Mortgage Rejections Surge after Age 50
You’re over 50. You have built up a lot of equity in your home, and your life savings is finally gaining some critical mass.
And yet, your odds of being rejected for a refinancing mortgage start going up rapidly after age 50 and really accelerate around 70, according to a study by Natee Amornsiripanitch at the Federal Reserve Bank of Philadelphia. This evidence, concludes a recent summary of the study, “is large and robust.”
The research has important implications for older workers trying to prepare financially for retirement or retirees planning to change their living arrangements. Higher rejection rates can throw a wrench into refinancing an existing mortgage, cashing out some home equity, and possibly downsizing to a less expensive home.
Yes, rejecting borrowers based on age is illegal. The Equal Credit Opportunity Act bars discrimination due to age, race and many other reasons. However, the law does allow bankers to take into account factors like the “length of time to retirement” and “the life expectancy of the applicant” that indicate the risk to the banker that a borrower won’t be able to pay back the loan or see it to term.
The researcher analyzed rejection rates for refinance mortgages in seven age groups, starting at 18. The incremental increases in the probability of being rejected for a mortgage rise sharply in the three oldest groups: the 50s, the 60s, and 70 and over. To put the older borrowers’ rejection rates in perspective, within the sample of mortgage applications studied, they exceed the rates for Black and Hispanic borrowers, whom other research has also shown are denied mortgages at higher rates than White borrowers.
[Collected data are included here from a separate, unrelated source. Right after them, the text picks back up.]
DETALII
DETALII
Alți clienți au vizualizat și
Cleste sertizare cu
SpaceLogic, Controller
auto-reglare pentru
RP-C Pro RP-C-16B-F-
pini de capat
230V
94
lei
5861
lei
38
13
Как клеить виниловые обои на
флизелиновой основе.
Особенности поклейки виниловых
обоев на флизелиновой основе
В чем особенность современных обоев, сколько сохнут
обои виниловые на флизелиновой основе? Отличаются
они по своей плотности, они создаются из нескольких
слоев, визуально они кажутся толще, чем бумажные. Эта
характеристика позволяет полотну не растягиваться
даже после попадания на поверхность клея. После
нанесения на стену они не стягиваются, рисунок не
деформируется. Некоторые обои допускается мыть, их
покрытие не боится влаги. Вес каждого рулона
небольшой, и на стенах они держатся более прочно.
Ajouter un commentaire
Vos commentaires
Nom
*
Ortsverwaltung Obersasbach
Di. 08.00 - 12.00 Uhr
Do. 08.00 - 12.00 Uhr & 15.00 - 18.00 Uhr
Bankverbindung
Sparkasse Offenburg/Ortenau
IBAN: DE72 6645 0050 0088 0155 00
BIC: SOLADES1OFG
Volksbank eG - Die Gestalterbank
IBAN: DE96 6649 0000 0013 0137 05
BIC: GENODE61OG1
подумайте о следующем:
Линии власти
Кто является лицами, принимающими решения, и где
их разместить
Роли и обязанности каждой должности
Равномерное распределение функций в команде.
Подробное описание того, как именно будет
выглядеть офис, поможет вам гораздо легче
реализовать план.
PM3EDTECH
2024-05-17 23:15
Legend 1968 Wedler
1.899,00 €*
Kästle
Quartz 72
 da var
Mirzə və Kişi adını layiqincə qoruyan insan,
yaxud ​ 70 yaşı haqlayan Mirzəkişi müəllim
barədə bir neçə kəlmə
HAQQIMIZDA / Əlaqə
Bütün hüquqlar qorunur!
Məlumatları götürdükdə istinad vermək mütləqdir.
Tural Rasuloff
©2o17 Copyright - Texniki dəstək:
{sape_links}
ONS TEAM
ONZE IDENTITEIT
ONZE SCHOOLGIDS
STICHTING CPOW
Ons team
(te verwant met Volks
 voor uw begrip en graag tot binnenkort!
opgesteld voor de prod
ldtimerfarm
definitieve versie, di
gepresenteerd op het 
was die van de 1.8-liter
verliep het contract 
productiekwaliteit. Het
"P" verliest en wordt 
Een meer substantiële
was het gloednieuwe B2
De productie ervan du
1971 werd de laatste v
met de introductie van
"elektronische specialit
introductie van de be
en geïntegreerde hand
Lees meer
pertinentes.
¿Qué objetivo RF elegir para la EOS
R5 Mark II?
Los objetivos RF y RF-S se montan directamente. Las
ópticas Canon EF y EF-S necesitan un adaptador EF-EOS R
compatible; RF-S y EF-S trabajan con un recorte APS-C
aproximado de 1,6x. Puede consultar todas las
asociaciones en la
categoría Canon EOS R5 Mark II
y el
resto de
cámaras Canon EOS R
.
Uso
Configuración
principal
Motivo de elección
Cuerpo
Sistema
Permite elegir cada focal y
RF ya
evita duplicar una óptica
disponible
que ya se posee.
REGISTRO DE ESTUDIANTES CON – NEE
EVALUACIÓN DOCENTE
This study may surprise older borrowers, who tend to have higher credit scores that would seem to make it easier – not harder – to borrow money. The researcher focused on a couple reasons for the higher rejection rates.
One is insufficient collateral, which probably stems from the fact that older people have a harder time completing the maintenance required to protect their property values. A second issue is higher mortality as we age: the older a homeowner gets, the more likely he is to stop paying a mortgage prematurely. Closing out a mortgage early can be costly to bankers who lose a source of income and potentially a substantial amount if the interest rate on the loan is higher than the rates they’re offering to new customers.
Whatever the reason for being denied a new mortgage, the researcher said, “it is important to understand how aging affects an individual’s ability to access credit because many individuals do and will spend a larger portion of their lives as senior citizens.”
Squared Away writer Kim Blanton invites you to follow us on Twitter @SquaredAwayBC. To stay current on our blog, please join our free email list. You’ll receive just one email each week – with links to the two new posts for that week – when you sign up here. This blog is supported by the Center for Retirement Research at Boston College.
What if you downsize and can pay cash for a smaller home or condo? Say you’re 75 and reap $400,000 in home equity for a home that’s now too large. Are there any obstacles to buying a new, cheaper place with cash?
Mortgage applicants are a select subset of people who would like to borrow on a mortgage. The study therefore says nothing about the ability of older Americans to access credit. And nobody should ever submit a mortgage application without first checking if they meet the lender’s criteria and be as certain as they can be that the application will be approved. Anyone who does otherwise is financially illiterate and the study therefore speaks not to age related differences in access to credit but age related differences in financial literacy.